Dan sebetulnya, di draft blog aku, aku udah nulis panjaaaaaaang banget dan bisa sampai 10 halaman lebih kalau dipindah ke word tentang perjuanganku dapat PTN, tapi setelah berpikir panjang dan dibaca ulang kayaknya bakal lebih baik kusimpan secara personal aja ceritanya, karena kalau dibaca kesannya bisa jadi lebay dan inti dari ceritaku itu juga enggak jauh-jauh amat dari cerita kebanyakan orang. Gagal snm dulu, berjuang mati-matian buat lolos lewat sbm, belajar dan ngambis tiap hari , nangis-nangis sampai kurang tidur dan akhirnya keterima juga. Sama aja kan, sama yang lain, atau cerita-cerita lainnya yang pernah kalian baca di media sosial? so I don't think my story would inspire a lot buat kamu yang bakal berjuang untuk tahun depan.

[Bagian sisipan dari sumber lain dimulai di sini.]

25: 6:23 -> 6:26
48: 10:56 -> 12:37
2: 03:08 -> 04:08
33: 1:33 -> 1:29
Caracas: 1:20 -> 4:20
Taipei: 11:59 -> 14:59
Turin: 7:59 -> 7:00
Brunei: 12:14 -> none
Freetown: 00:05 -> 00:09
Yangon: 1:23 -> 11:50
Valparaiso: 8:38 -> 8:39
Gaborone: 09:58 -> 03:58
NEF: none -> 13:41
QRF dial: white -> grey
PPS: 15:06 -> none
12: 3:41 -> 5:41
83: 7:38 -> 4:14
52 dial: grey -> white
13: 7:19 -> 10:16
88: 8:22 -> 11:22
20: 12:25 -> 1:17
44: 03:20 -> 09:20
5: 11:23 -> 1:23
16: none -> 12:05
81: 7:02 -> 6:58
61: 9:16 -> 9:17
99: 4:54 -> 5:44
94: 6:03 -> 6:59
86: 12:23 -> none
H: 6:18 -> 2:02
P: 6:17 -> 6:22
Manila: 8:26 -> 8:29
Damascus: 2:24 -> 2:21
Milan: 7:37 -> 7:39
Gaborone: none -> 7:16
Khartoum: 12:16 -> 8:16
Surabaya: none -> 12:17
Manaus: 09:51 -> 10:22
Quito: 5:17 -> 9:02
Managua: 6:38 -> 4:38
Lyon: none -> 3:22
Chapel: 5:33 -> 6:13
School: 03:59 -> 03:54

Mau se-terinspirasinya kamu sama cerita seseorang kalau kamunya enggak mau berjuang ya sama aja bohong nanti. 

Anyways, tahun lalu aku dapat message lewat Instagram dari salah satu teman dekat aku yang sekarang adalah mahasiswa di Universitas Indonesia. Dia cerita sama aku bahwa dia sekarang sedang merasa inferior karena di kelasnya banyak yang ternyata lebih dari dia. Yang ngambis. Yang aktif di kelas. Yang aku pribadi kusebut Anak Masa Depan Cerah (btw istilah itu baru kepikiran saat aku nulis posting ini juga). Di kelasnya kerasa banget atmosfir kompetitifnya.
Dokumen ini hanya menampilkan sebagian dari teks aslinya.